> EXERCISE: Transcribe the data that follows without changing a word, and omit the pictures.

> Items listed in a dataset:
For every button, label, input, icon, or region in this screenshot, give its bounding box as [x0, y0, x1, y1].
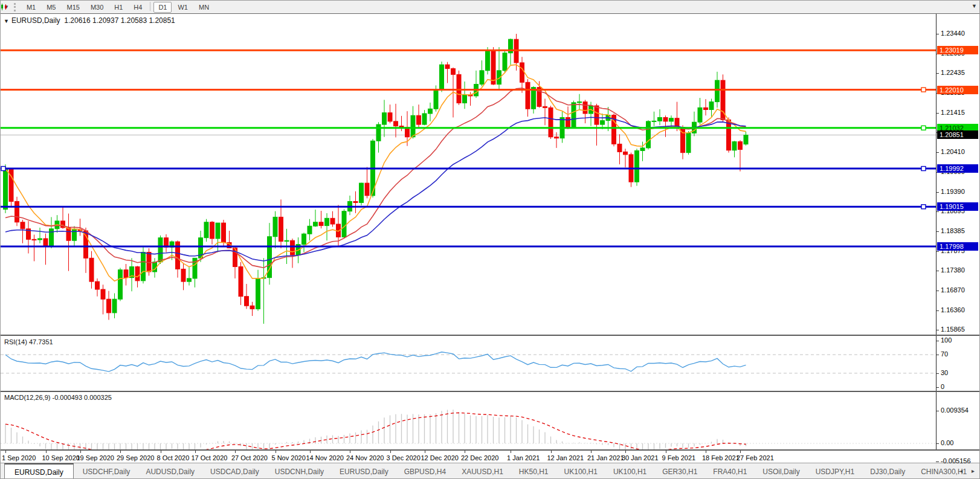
axis-tick: [936, 443, 939, 444]
toolbar-grip[interactable]: [14, 3, 18, 11]
timeframe-button-m5[interactable]: M5: [42, 2, 60, 13]
price-tick-label: 1.19390: [941, 188, 965, 195]
timeframe-button-m1[interactable]: M1: [22, 2, 40, 13]
chart-tab-usdcad-daily[interactable]: USDCAD,Daily: [202, 463, 267, 479]
mt4-window: ▼ M1M5M15M30H1H4D1W1MN ▼ ▼EURUSD,Daily 1…: [0, 0, 980, 479]
timeframe-buttons: M1M5M15M30H1H4D1W1MN: [21, 2, 214, 13]
price-tick-label: 1.22435: [941, 69, 965, 76]
price-tick-label: 1.18385: [941, 227, 965, 234]
toolbar-overflow-caret-icon[interactable]: ▼: [972, 3, 977, 9]
timeframe-button-h4[interactable]: H4: [129, 2, 147, 13]
date-tick: [350, 451, 350, 453]
date-tick: [390, 451, 391, 453]
date-tick: [465, 451, 465, 453]
date-tick: [706, 451, 706, 453]
macd-tick-label: 0.00: [941, 439, 953, 446]
date-label: 12 Dec 2020: [421, 454, 459, 461]
scroll-left-icon[interactable]: ◂: [959, 468, 972, 474]
toolbar-separator: [150, 2, 150, 11]
date-label: 1 Sep 2020: [2, 454, 36, 461]
date-tick: [235, 451, 236, 453]
date-tick: [551, 451, 552, 453]
axis-tick: [936, 231, 939, 232]
chart-area[interactable]: ▼EURUSD,Daily 1.20616 1.20937 1.20583 1.…: [1, 13, 980, 451]
timeframe-button-h1[interactable]: H1: [109, 2, 127, 13]
rsi-tick-label: 0: [941, 383, 944, 390]
date-label: 5 Nov 2020: [272, 454, 306, 461]
rsi-panel[interactable]: [1, 336, 936, 391]
axis-tick: [936, 73, 939, 74]
timeframe-button-m30[interactable]: M30: [86, 2, 108, 13]
macd-panel[interactable]: [1, 392, 936, 449]
chart-tab-usdjpy-h1[interactable]: USDJPY,H1: [808, 463, 862, 479]
date-tick: [276, 451, 276, 453]
date-label: 12 Jan 2021: [547, 454, 584, 461]
price-tick-label: 1.15865: [941, 326, 965, 333]
macd-tick-label: 0.009354: [941, 407, 969, 414]
panel-separator[interactable]: [1, 391, 980, 392]
panel-separator[interactable]: [1, 335, 980, 336]
chart-tab-xauusd-h1[interactable]: XAUUSD,H1: [454, 463, 511, 479]
date-tick: [120, 451, 121, 453]
date-tick: [511, 451, 511, 453]
main-price-panel[interactable]: [1, 14, 936, 335]
scroll-right-icon[interactable]: ▸: [972, 468, 978, 474]
price-level-chip-1.17998: 1.17998: [937, 242, 978, 251]
timeframe-button-m15[interactable]: M15: [62, 2, 84, 13]
chart-tab-dj30-daily[interactable]: DJ30,Daily: [862, 463, 913, 479]
ma-slow-line: [5, 117, 746, 261]
chart-tab-ger30-h1[interactable]: GER30,H1: [654, 463, 705, 479]
chart-tab-usdcnh-daily[interactable]: USDCNH,Daily: [267, 463, 332, 479]
chart-tab-gbpusd-h4[interactable]: GBPUSD,H4: [396, 463, 454, 479]
price-tick-label: 1.20410: [941, 148, 965, 155]
chart-tab-uk100-h1[interactable]: UK100,H1: [556, 463, 605, 479]
tab-scroll-arrows[interactable]: ◂ ▸: [959, 468, 978, 474]
axis-tick: [936, 373, 939, 374]
date-label: 24 Nov 2020: [346, 454, 384, 461]
macd-indicator-label: MACD(12,26,9) -0.000493 0.000325: [4, 394, 112, 401]
macd-signal-line: [5, 413, 746, 450]
chart-tab-hk50-h1[interactable]: HK50,H1: [511, 463, 556, 479]
price-tick-label: 1.17380: [941, 266, 965, 274]
date-label: 19 Sep 2020: [77, 454, 114, 461]
chart-tab-fra40-h1[interactable]: FRA40,H1: [705, 463, 755, 479]
axis-tick: [936, 461, 939, 462]
date-label: 9 Feb 2021: [662, 454, 696, 461]
axis-tick: [936, 271, 939, 271]
date-label: 30 Jan 2021: [622, 454, 659, 461]
date-label: 22 Dec 2020: [461, 454, 498, 461]
date-axis[interactable]: 1 Sep 202010 Sep 202019 Sep 202029 Sep 2…: [1, 451, 980, 464]
axis-tick: [936, 251, 939, 252]
date-tick: [195, 451, 196, 453]
date-tick: [666, 451, 666, 453]
price-tick-label: 1.21415: [941, 109, 965, 116]
chart-tab-audusd-daily[interactable]: AUDUSD,Daily: [138, 463, 202, 479]
chart-tab-uk100-h1[interactable]: UK100,H1: [605, 463, 654, 479]
axis-tick: [936, 113, 939, 114]
chart-tab-eurusd-daily[interactable]: EURUSD,Daily: [4, 463, 74, 479]
date-label: 18 Feb 2021: [702, 454, 740, 461]
price-axis-border: [936, 14, 936, 451]
horizontal-lines-layer: [1, 50, 936, 246]
date-tick: [46, 451, 47, 453]
date-label: 21 Jan 2021: [587, 454, 624, 461]
macd-tick-label: -0.005156: [941, 457, 971, 465]
timeframe-button-d1[interactable]: D1: [153, 2, 172, 13]
chart-tab-usdchf-daily[interactable]: USDCHF,Daily: [75, 463, 138, 479]
axis-tick: [936, 192, 939, 193]
price-level-chip-1.23019: 1.23019: [937, 46, 978, 54]
chart-title: ▼EURUSD,Daily 1.20616 1.20937 1.20583 1.…: [4, 16, 175, 25]
axis-tick: [936, 355, 939, 355]
chart-title-caret-icon[interactable]: ▼: [4, 18, 9, 24]
chart-tab-eurusd-daily[interactable]: EURUSD,Daily: [332, 463, 396, 479]
rsi-line: [5, 352, 746, 371]
timeframe-button-mn[interactable]: MN: [194, 2, 214, 13]
date-label: 10 Sep 2020: [42, 454, 80, 461]
chart-tab-usoil-daily[interactable]: USOil,Daily: [755, 463, 807, 479]
axis-tick: [936, 211, 939, 212]
price-level-chip-1.19992: 1.19992: [937, 164, 978, 173]
timeframe-button-w1[interactable]: W1: [173, 2, 193, 13]
chart-title-ohlc: 1.20616 1.20937 1.20583 1.20851: [64, 16, 175, 25]
axis-tick: [936, 411, 939, 411]
date-label: 27 Oct 2020: [231, 454, 268, 461]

> TASK ANSWER:
For every button, label, input, icon, or region in this screenshot, give its bounding box as [x0, y0, x1, y1].
axis-tick: [936, 443, 939, 444]
toolbar-grip[interactable]: [14, 3, 18, 11]
timeframe-button-m5[interactable]: M5: [42, 2, 60, 13]
price-tick-label: 1.19390: [941, 188, 965, 195]
timeframe-button-m1[interactable]: M1: [22, 2, 40, 13]
chart-tab-usdcad-daily[interactable]: USDCAD,Daily: [202, 463, 267, 479]
mt4-window: ▼ M1M5M15M30H1H4D1W1MN ▼ ▼EURUSD,Daily 1…: [0, 0, 980, 479]
timeframe-buttons: M1M5M15M30H1H4D1W1MN: [21, 2, 214, 13]
price-tick-label: 1.22435: [941, 69, 965, 76]
price-tick-label: 1.18385: [941, 227, 965, 234]
toolbar-overflow-caret-icon[interactable]: ▼: [972, 3, 977, 9]
timeframe-button-h4[interactable]: H4: [129, 2, 147, 13]
date-tick: [350, 451, 350, 453]
date-tick: [390, 451, 391, 453]
date-tick: [465, 451, 465, 453]
date-tick: [706, 451, 706, 453]
macd-tick-label: 0.00: [941, 439, 953, 446]
date-label: 12 Dec 2020: [421, 454, 459, 461]
scroll-left-icon[interactable]: ◂: [959, 468, 972, 474]
toolbar-separator: [150, 2, 150, 11]
date-label: 1 Sep 2020: [2, 454, 36, 461]
date-tick: [235, 451, 236, 453]
date-tick: [551, 451, 552, 453]
axis-tick: [936, 231, 939, 232]
chart-area[interactable]: ▼EURUSD,Daily 1.20616 1.20937 1.20583 1.…: [1, 13, 980, 451]
timeframe-button-h1[interactable]: H1: [109, 2, 127, 13]
rsi-tick-label: 0: [941, 383, 944, 390]
date-label: 5 Nov 2020: [272, 454, 306, 461]
rsi-panel[interactable]: [1, 336, 936, 391]
axis-tick: [936, 73, 939, 74]
timeframe-button-m30[interactable]: M30: [86, 2, 108, 13]
macd-panel[interactable]: [1, 392, 936, 449]
chart-tab-usdjpy-h1[interactable]: USDJPY,H1: [808, 463, 862, 479]
date-tick: [276, 451, 276, 453]
date-label: 12 Jan 2021: [547, 454, 584, 461]
price-tick-label: 1.15865: [941, 326, 965, 333]
macd-tick-label: 0.009354: [941, 407, 969, 414]
panel-separator[interactable]: [1, 391, 980, 392]
panel-separator[interactable]: [1, 335, 980, 336]
chart-tab-xauusd-h1[interactable]: XAUUSD,H1: [454, 463, 511, 479]
date-tick: [120, 451, 121, 453]
date-tick: [511, 451, 511, 453]
main-price-panel[interactable]: [1, 14, 936, 335]
scroll-right-icon[interactable]: ▸: [972, 468, 978, 474]
price-level-chip-1.17998: 1.17998: [937, 242, 978, 251]
timeframe-button-m15[interactable]: M15: [62, 2, 84, 13]
chart-tab-dj30-daily[interactable]: DJ30,Daily: [862, 463, 913, 479]
ma-slow-line: [5, 117, 746, 261]
chart-tab-ger30-h1[interactable]: GER30,H1: [654, 463, 705, 479]
chart-tab-usdcnh-daily[interactable]: USDCNH,Daily: [267, 463, 332, 479]
chart-tab-gbpusd-h4[interactable]: GBPUSD,H4: [396, 463, 454, 479]
price-tick-label: 1.20410: [941, 148, 965, 155]
chart-tab-uk100-h1[interactable]: UK100,H1: [556, 463, 605, 479]
tab-scroll-arrows[interactable]: ◂ ▸: [959, 468, 978, 474]
axis-tick: [936, 373, 939, 374]
date-label: 24 Nov 2020: [346, 454, 384, 461]
macd-indicator-label: MACD(12,26,9) -0.000493 0.000325: [4, 394, 112, 401]
macd-signal-line: [5, 413, 746, 450]
chart-tab-hk50-h1[interactable]: HK50,H1: [511, 463, 556, 479]
price-tick-label: 1.17380: [941, 266, 965, 274]
date-label: 19 Sep 2020: [77, 454, 114, 461]
chart-tab-fra40-h1[interactable]: FRA40,H1: [705, 463, 755, 479]
axis-tick: [936, 461, 939, 462]
date-label: 9 Feb 2021: [662, 454, 696, 461]
axis-tick: [936, 271, 939, 271]
date-label: 30 Jan 2021: [622, 454, 659, 461]
date-label: 22 Dec 2020: [461, 454, 498, 461]
date-axis[interactable]: 1 Sep 202010 Sep 202019 Sep 202029 Sep 2…: [1, 451, 980, 464]
axis-tick: [936, 251, 939, 252]
date-tick: [195, 451, 196, 453]
date-tick: [666, 451, 666, 453]
price-tick-label: 1.21415: [941, 109, 965, 116]
chart-tab-audusd-daily[interactable]: AUDUSD,Daily: [138, 463, 202, 479]
chart-tab-uk100-h1[interactable]: UK100,H1: [605, 463, 654, 479]
axis-tick: [936, 113, 939, 114]
chart-tab-eurusd-daily[interactable]: EURUSD,Daily: [4, 463, 74, 479]
date-label: 18 Feb 2021: [702, 454, 740, 461]
price-axis-border: [936, 14, 936, 451]
horizontal-lines-layer: [1, 50, 936, 246]
date-tick: [46, 451, 47, 453]
date-label: 21 Jan 2021: [587, 454, 624, 461]
macd-tick-label: -0.005156: [941, 457, 971, 465]
timeframe-button-d1[interactable]: D1: [153, 2, 172, 13]
chart-tab-usdchf-daily[interactable]: USDCHF,Daily: [75, 463, 138, 479]
axis-tick: [936, 192, 939, 193]
price-level-chip-1.23019: 1.23019: [937, 46, 978, 54]
chart-title: ▼EURUSD,Daily 1.20616 1.20937 1.20583 1.…: [4, 16, 175, 25]
axis-tick: [936, 355, 939, 355]
chart-title-caret-icon[interactable]: ▼: [4, 18, 9, 24]
chart-tab-eurusd-daily[interactable]: EURUSD,Daily: [332, 463, 396, 479]
rsi-line: [5, 352, 746, 371]
timeframe-button-mn[interactable]: MN: [194, 2, 214, 13]
date-label: 10 Sep 2020: [42, 454, 80, 461]
chart-tab-usoil-daily[interactable]: USOil,Daily: [755, 463, 807, 479]
axis-tick: [936, 211, 939, 212]
price-level-chip-1.19992: 1.19992: [937, 164, 978, 173]
timeframe-button-w1[interactable]: W1: [173, 2, 193, 13]
chart-title-ohlc: 1.20616 1.20937 1.20583 1.20851: [64, 16, 175, 25]
axis-tick: [936, 411, 939, 411]
date-label: 27 Oct 2020: [231, 454, 268, 461]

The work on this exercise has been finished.